The nature of what I do for a living is that a lot of people ask me “questions” disguised as a diversity question.
I deliberately use the word disguise because, more often than not, the “question” is an opinion about something mildly or greatly controversial, and the person wants to provoke a response or receive benediction of some sort.
What’s a real diversity question? For starters, it’s one where a person is genuinely puzzled about how to deal with or respond to a specific situation. Their life experience generally makes them feel ill equipped or completely unfamiliar with how to deal with the issue.
I love those questions. The specificity means that I can help the person do his own work to come up with a solution, approach or even attitude that makes an experience better and more productive.
An example is a friend who is white who asked me to help her figure out how to deal with a racist neighbor who made racist comments in her presence. Most of my friends of color would be irritated by how many of those questions I field weekly. But most of the time, depending on the person, their sincerity and how they go about asking me, I don’t mind.
But there are circumstances where I do mind, and with my column celebrating it’s six-year anniversary this month, my gift to myself is to list them:
1. Coming to me on the heels of a volatile, emotional news event and expecting me to explain the historical, cultural reaction “my” people are having to it — without doing it in a way that offends or makes them too uncomfortable.

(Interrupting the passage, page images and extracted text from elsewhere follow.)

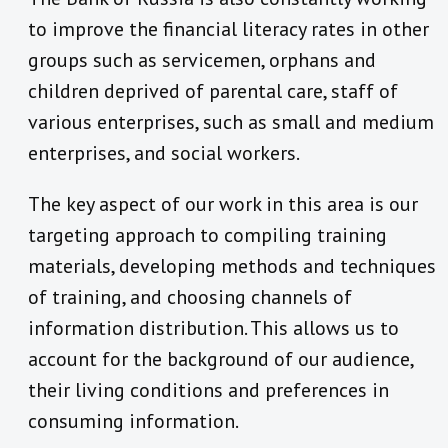
to improve the financial literacy rates in other
groups such as servicemen, orphans and
children deprived of parental care, staff of
various enterprises, such as small and medium
enterprises, and social workers.
The key aspect of our work in this area is our
targeting approach to compiling training
materials, developing methods and techniques
of training, and choosing channels of
information distribution. This allows us to
account for the background of our audience,
their living conditions and preferences in
consuming information.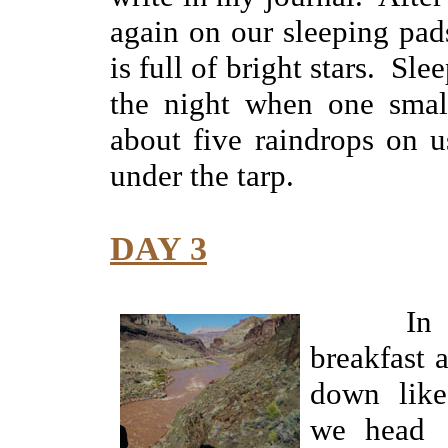
again on our sleeping pad
is full of bright stars. Sl
the night when one small
about five raindrops on u
under the tarp.
DAY 3
In the
breakfast
down like
we head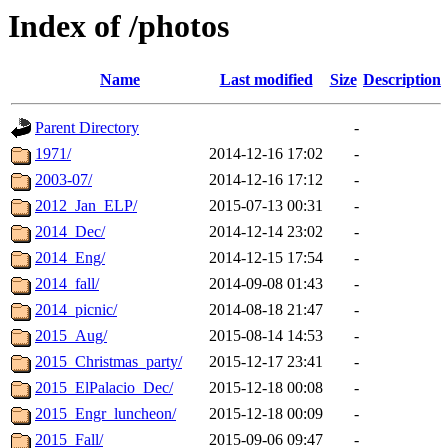
Index of /photos
Name
Last modified
Size
Description
Parent Directory
-
1971/
2014-12-16 17:02
-
2003-07/
2014-12-16 17:12
-
2012_Jan_ELP/
2015-07-13 00:31
-
2014_Dec/
2014-12-14 23:02
-
2014_Eng/
2014-12-15 17:54
-
2014_fall/
2014-09-08 01:43
-
2014_picnic/
2014-08-18 21:47
-
2015_Aug/
2015-08-14 14:53
-
2015_Christmas_party/
2015-12-17 23:41
-
2015_ElPalacio_Dec/
2015-12-18 00:08
-
2015_Engr_luncheon/
2015-12-18 00:09
-
2015_Fall/
2015-09-06 09:47
-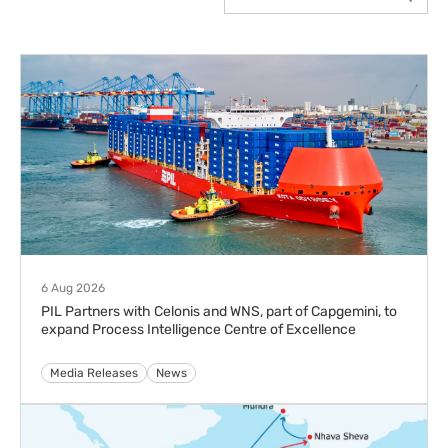
6 Aug 2026
PIL Partners with Celonis and WNS, part of Capgemini, to
expand Process Intelligence Centre of Excellence
Media Releases
News
5 Aug 2026
PIL Launches Imara Express (IMX) Service to boost
India–East Africa Connectivity
Advisories
Media Releases
News
30 Jul 2026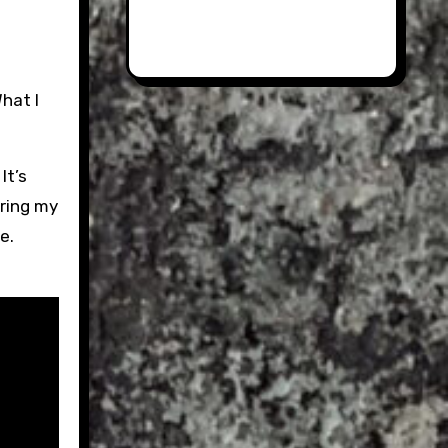
It’s
uring my
e.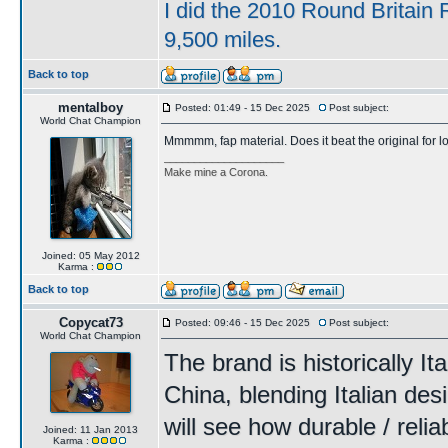
I did the 2010 Round Britain 
9,500 miles.
Back to top
mentalboy
Posted: 01:49 - 15 Dec 2025
Post subject:
World Chat Champion
Mmmmm, fap material. Does it beat the original for 
____________________
Make mine a Corona.
Joined: 05 May 2012
Karma :
Back to top
Copycat73
Posted: 09:46 - 15 Dec 2025
Post subject:
World Chat Champion
The brand is historically I
China, blending Italian des
will see how durable / relia
Joined: 11 Jan 2013
Karma :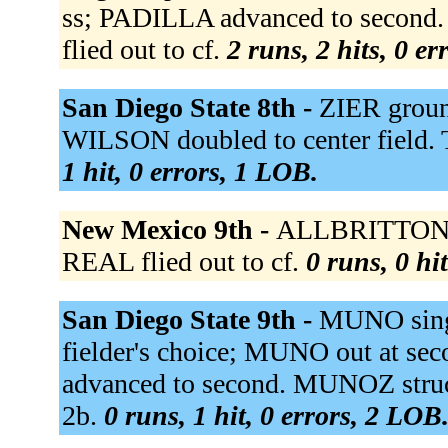
ss; PADILLA advanced to seco
flied out to cf.
2 runs, 2 hits, 0 e
San Diego State 8th -
ZIER groun
WILSON doubled to center field
1 hit, 0 errors, 1 LOB.
New Mexico 9th -
ALLBRITTON fli
REAL flied out to cf.
0 runs, 0 hi
San Diego State 9th -
MUNO singl
fielder's choice; MUNO out at s
advanced to second. MUNOZ struc
2b.
0 runs, 1 hit, 0 errors, 2 LOB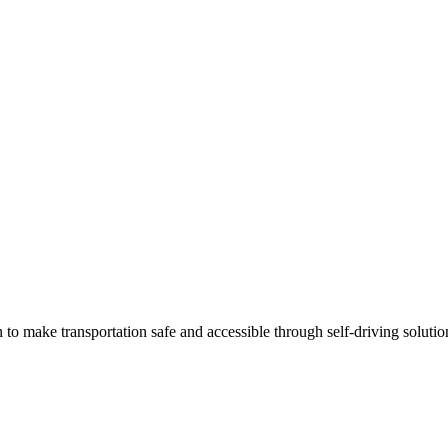
 make transportation safe and accessible through self-driving solutio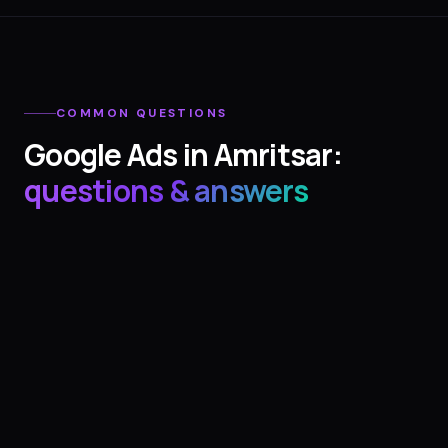
COMMON QUESTIONS
Google Ads
in
Amritsar
:
questions & answers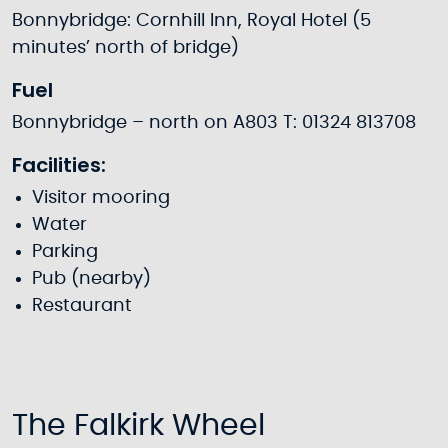
Bonnybridge: Cornhill Inn, Royal Hotel (5
minutes’ north of bridge)
Fuel
Bonnybridge – north on A803 T: 01324 813708
Facilities:
Visitor mooring
Water
Parking
Pub (nearby)
Restaurant
The Falkirk Wheel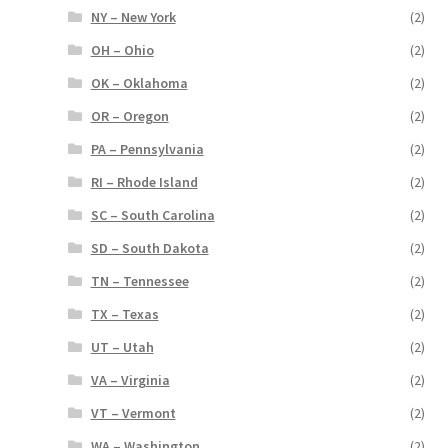
NY – New York
(2)
OH – Ohio
(2)
OK – Oklahoma
(2)
OR – Oregon
(2)
PA – Pennsylvania
(2)
RI – Rhode Island
(2)
SC – South Carolina
(2)
SD – South Dakota
(2)
TN – Tennessee
(2)
TX – Texas
(2)
UT – Utah
(2)
VA – Virginia
(2)
VT – Vermont
(2)
WA – Washington
(2)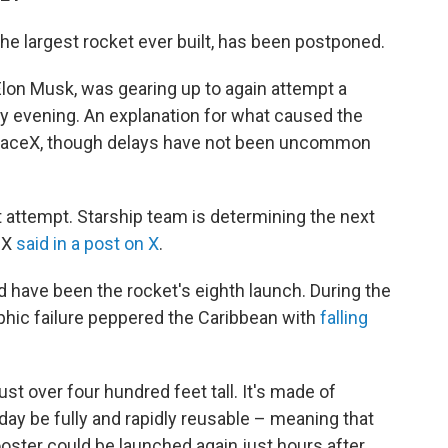
the largest rocket ever built, has been postponed.
on Musk, was gearing up to again attempt a
y evening. An explanation for what caused the
paceX, though delays have not been uncommon
t attempt. Starship team is determining the next
ceX
said in a post on X
.
d have been the rocket's eighth launch. During the
ophic failure peppered the Caribbean with
falling
st over four hundred feet tall. It's made of
day be fully and rapidly reusable – meaning that
oster could be launched again just hours after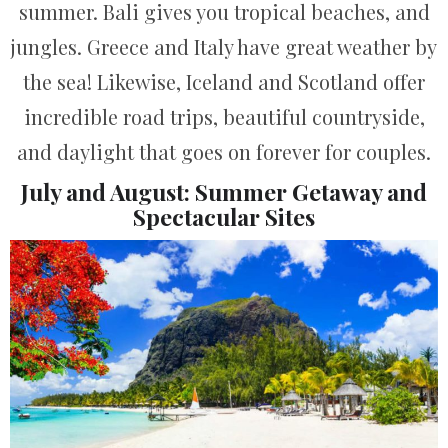
summer. Bali gives you tropical beaches, and
jungles. Greece and Italy have great weather by
the sea! Likewise, Iceland and Scotland offer
incredible road trips, beautiful countryside,
and daylight that goes on forever for couples.
July and August: Summer Getaway and
Spectacular Sites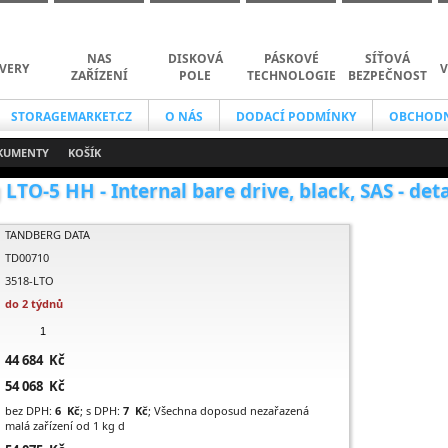
NAS
DISKOVÁ
PÁSKOVÉ
SÍŤOVÁ
VERY
V
ZAŘÍZENÍ
POLE
TECHNOLOGIE
BEZPEČNOST
STORAGEMARKET.CZ
O NÁS
DODACÍ PODMÍNKY
OBCHODN
KUMENTY
KOŠÍK
LTO-5 HH - Internal bare drive, black, SAS - deta
TANDBERG DATA
TD00710
3518-LTO
do 2 týdnů
44 684 Kč
54 068 Kč
bez DPH:
6 Kč
; s DPH:
7 Kč
; Všechna doposud nezařazená
malá zařízení od 1 kg d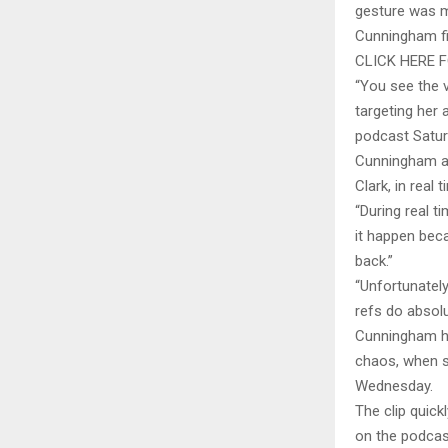
gesture was m
Cunningham fir
CLICK HERE 
“You see the v
targeting her 
podcast Satur
Cunningham al
Clark, in real t
“During real t
it happen bec
back.”
“Unfortunately
refs do absol
Cunningham ha
chaos, when s
Wednesday.
The clip quic
on the podcast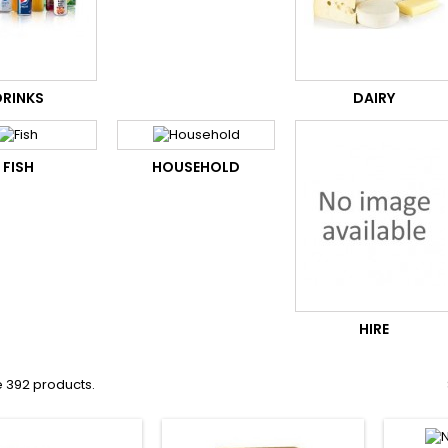
DRINKS
DAIRY
FISH
HOUSEHOLD
HIRE
e 392 products.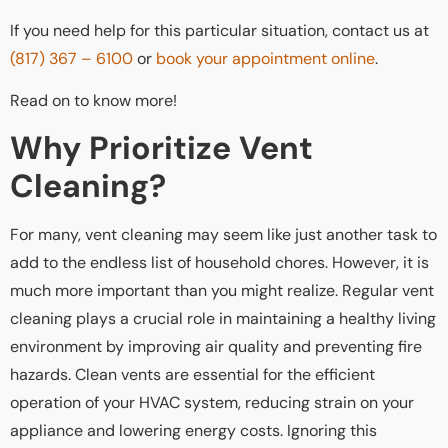
If you need help for this particular situation, contact us at
(817) 367 – 6100
or
book your appointment online
.
Read on to know more!
Why Prioritize Vent
Cleaning?
For many, vent cleaning may seem like just another task to
add to the endless list of household chores. However, it is
much more important than you might realize. Regular vent
cleaning plays a crucial role in maintaining a healthy living
environment by improving air quality and preventing fire
hazards. Clean vents are essential for the efficient
operation of your HVAC system, reducing strain on your
appliance and lowering energy costs. Ignoring this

2. Stating a fully formed political opinion to me and then saying something to the effect of “So, Miss Diversity Diva, what do you think?”
3. Deliberately provoking a diversity conversation at a time or place where the audience will be uncomfortable, and then holding it against me if I answer in a way that makes people uncomfortable. (I find that this happens frequently in social situations where I’m not in the majority demographic.)
4. Making a decision that you suspect will have strong negative reactions and responses from a “diversity” group and using a conversation with me as the basis for looking as if you researched or sought out counsel on the choice you’ve already made.
5. The open-ended “teach me” question where I’m expected to generically school you on why a certain group of people feels a certain way, especially a group of people that I’m not personally knowledgeable about.
If you ask me one of these non-diversity questions, chances are I will still try to answer it to the best of my ability. The only time I refuse to engage is when I know the person well enough to see a deliberate attempt to provoke an argument. Most of the time, people are not trying to do that.
Although this list is personal and, thus, subjective, my guess is that many who read this have co-workers, neighbors and friends who have a similar list of sandpaper reactions.
One of my favorite quotes is, “Seek first to understand rather than to be understood.” If you run a diversity enquiry through that analysis, you’ll figure out whether you’re asking a diversity question that elevates your knowledge.